MTOH is a one and two way paging company which came out of bankruptcy in October 2002. Though paging is clearly a mature/declining business, capex requirements are very small ($12mm or less annualized), and marketing and admin costs are on the decline. Something which should also insulate MTOH from immediate obsolescence with certain customer segments: Paging is cheap and is very reliable.
Corporate strategy to help offset the declining nature of the business include a push toward higher ARPU's, lower churn, and lower subscription acquisition costs. To achieve this, the company is exiting lower margin business, and focusing on business and government customers (i.e. utilities, park police) which have lower acquisition costs, lower churn, and higher revenues. The company is trying to manage the business "down" to a stable and flat revenue stream vs. the current declining trends.
MTOH's also has detailed plan toward expense reduction: This plan calls for a 25% reduction in managers, consolidation of call centers into one location, consolidation of fulfillment centers, and deconstructing a minimum of 250 transmitter sites which support under-utilized frequencies. All-in, the co expects $14mm in annullized expense redcution from lower benefit and compensation expense, though the total could be higher.
The current capital structure is as follows: $66.8mm in liquidation preference pfd stock (6mm shares o/s), 1mm shares of common o/s,and $11mm in unrestricted cash. Using somewhat conservative assumptions on expense control and sales decline, I think that the pfd could be paid off before the end of 2004.
With a market cap of $135mm, a pay-off of the pfd issue as early as Q3 04, and the realization of $40-50mm in annualized free cash flow, Metrocall will only be trading at 2.7-3.4x c.f. once the pfd is taken out. Downside should be limited given the large cash generating abilities and the success thus far in the turnaround.
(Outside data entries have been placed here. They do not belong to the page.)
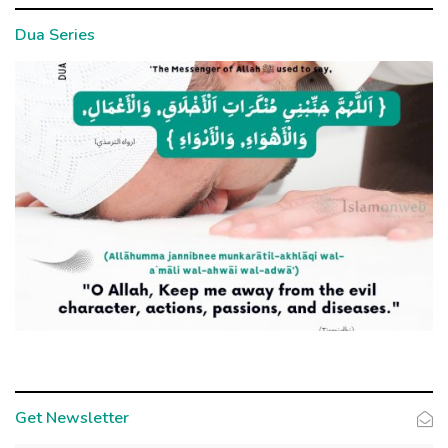
Dua Series
Get Newsletter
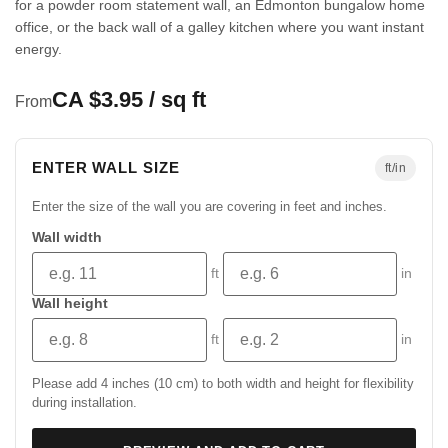
for a powder room statement wall, an Edmonton bungalow home
office, or the back wall of a galley kitchen where you want instant
energy.
CA $3.95 / sq ft
From
ENTER WALL SIZE
ft/in
Enter the size of the wall you are covering in feet and inches.
Wall width
ft
in
Wall height
ft
in
Please add 4 inches (10 cm) to both width and height for flexibility
during installation.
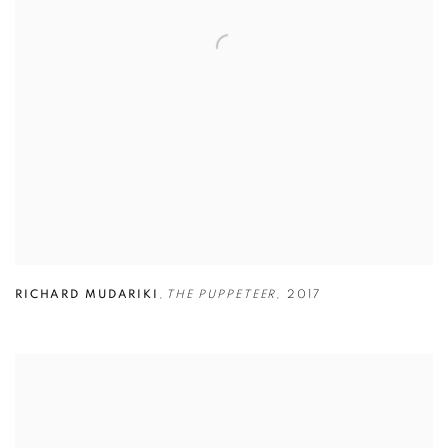
RICHARD MUDARIKI
,
THE PUPPETEER
,
2017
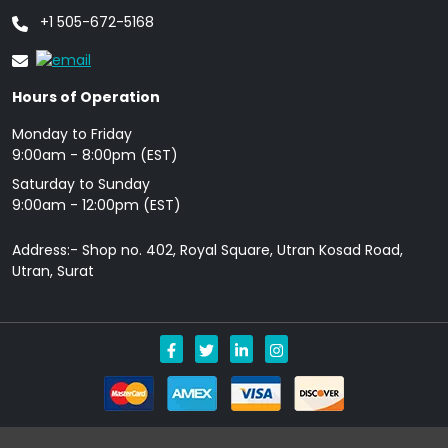
+1 505-672-5168
Hours of Operation
Monday to Friday
9: 00am - 8:00pm (EST)
Saturday to Sunday
9:00am - 12:00pm (EST)
Address:- Shop no. 402, Royal Square, Utran Kosad Road,
Utran, Surat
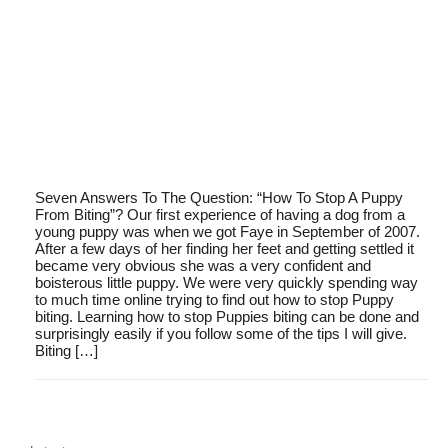
Seven Answers To The Question: “How To Stop A Puppy
From Biting”? Our first experience of having a dog from a
young puppy was when we got Faye in September of 2007.
After a few days of her finding her feet and getting settled it
became very obvious she was a very confident and
boisterous little puppy. We were very quickly spending way
to much time online trying to find out how to stop Puppy
biting. Learning how to stop Puppies biting can be done and
surprisingly easily if you follow some of the tips I will give.
Biting […]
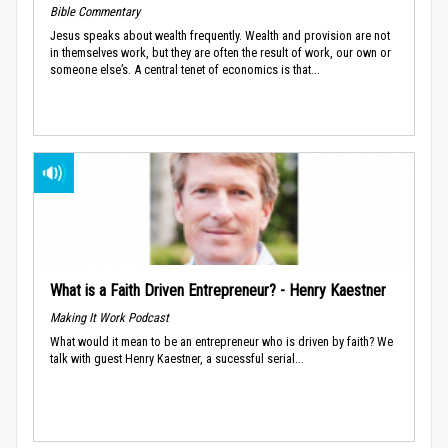
Bible Commentary
Jesus speaks about wealth frequently. Wealth and provision are not
in themselves work, but they are often the result of work, our own or
someone else’s. A central tenet of economics is that...
What is a Faith Driven Entrepreneur? - Henry Kaestner
Making It Work Podcast
What would it mean to be an entrepreneur who is driven by faith? We
talk with guest Henry Kaestner, a sucessful serial...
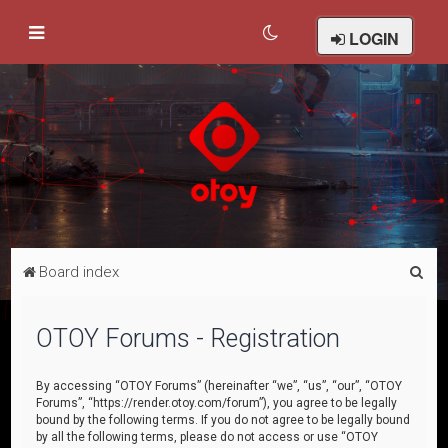
LOGIN
S
Board index
e
a
OTOY Forums - Registration
r
c
By accessing “OTOY Forums” (hereinafter “we”, “us”, “our”, “OTOY
Forums”, “https://render.otoy.com/forum”), you agree to be legally
h
bound by the following terms. If you do not agree to be legally bound
by all the following terms, please do not access or use “OTOY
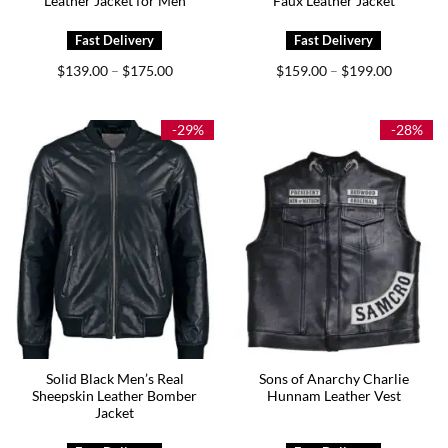
Leather Jacket for Men
Faux Leather Jacket
Price
Price
$
139.00
$
175.00
$
159.00
$
199.00
–
–
range:
range:
$139.00
$159.00
through
through
$175.00
$199.00
-29%
-28%
Solid Black Men’s Real
Sons of Anarchy Charlie
Sheepskin Leather Bomber
Hunnam Leather Vest
Jacket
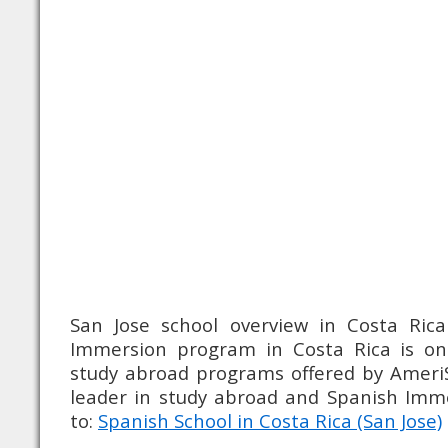
San Jose school overview in Costa Rica
Immersion program in Costa Rica is o
study abroad programs offered by Ameri
leader in study abroad and Spanish Im
to:
Spanish School in Costa Rica (San Jose)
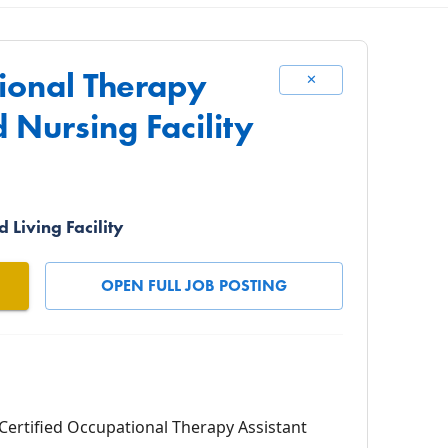
tional Therapy
✕
d Nursing Facility
 Living Facility
OPEN FULL JOB POSTING
Certified Occupational Therapy Assistant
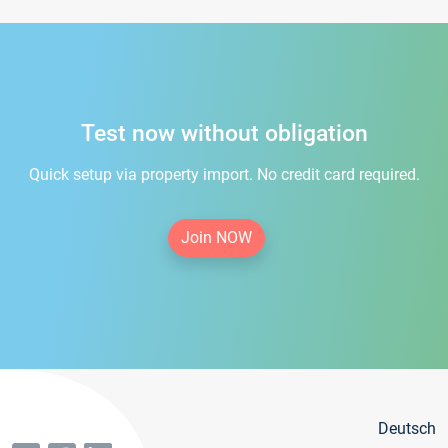
Test now without obligation
Quick setup via property import. No credit card required.
Join NOW
Deutsch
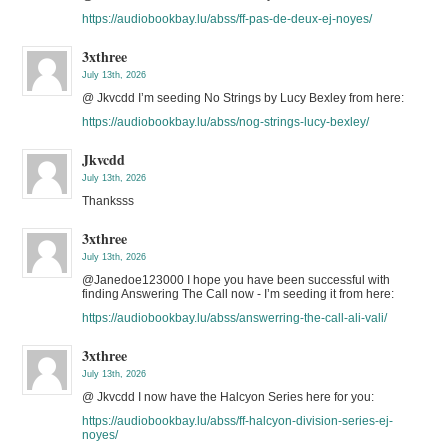
https://audiobookbay.lu/abss/ff-pas-de-deux-ej-noyes/
3xthree
July 13th, 2026
@ Jkvcdd I’m seeding No Strings by Lucy Bexley from here:
https://audiobookbay.lu/abss/nog-strings-lucy-bexley/
Jkvcdd
July 13th, 2026
Thanksss
3xthree
July 13th, 2026
@Janedoe123000 I hope you have been successful with
finding Answering The Call now - I’m seeding it from here:
https://audiobookbay.lu/abss/answerring-the-call-ali-vali/
3xthree
July 13th, 2026
@ Jkvcdd I now have the Halcyon Series here for you:
https://audiobookbay.lu/abss/ff-halcyon-division-series-ej-
noyes/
At 4x cash flow the stock would trade at $160-200/share, and perhaps it's not a stretch to assume a more generous valuation if there is further evidence of stabilization, expense reduction, or greater than expected cash flow.
RISKS: 1.Revenue decline/subscriber weakness do not offset higher ARPU and expense reduction plan. 2. Pricing pressure from more "robust" full service competitors.
Catalyst
Continued execution of plan; beginnning pay-down of pfd stock. (I would have listed misallocation of cash as a "risk", but it appears to me that the company extremely well managed from a financial perspective).